Here S(z) is the generating function for the terms along the successive diagonals of the traditional matrix. Its coefficients are the known inputs to the problem. SIGMA(z) and OMEGA(z) are the two polynomials (each of degree at most n) that will become the algorithm's outputs. The challenge was to find a faster algorithm to find the coefficients of these polynomials. The crux is an iterative procedure which successively computes polynomials that satisfy the "key equation". See Chapters 7 and 10 of Algebraic Coding Theory, McGraw-Hill, 1968; Revised edition, Aegean Park Press, Laguna Hills, CA, 1984.

For most applications with high code rates, the algebraic decoding algorithms patented by Berlekamp and Welch in the early 1980s are still the fastest known. Refinements are presented in Berlekamp's 1996 paper, "Soft Decision + 1 Reed-Solomon Decoding".

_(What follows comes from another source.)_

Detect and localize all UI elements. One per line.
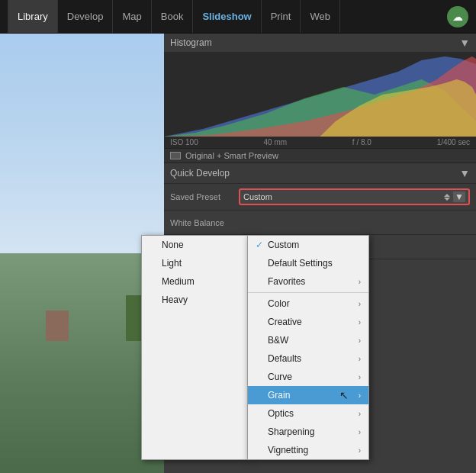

These algorithms were subsequently applied to probabilistic checking of proofs by Madhu Sudan and his colleagues, who also devised ingenious algorithms to implement list decoding in a way which discovers all codewords that lie within some multiple of half the minimum distance. Although significantly slower than Welch-Berlekamp, Sudan's enhanced methods also attain significantly improved performance when the code rate is low.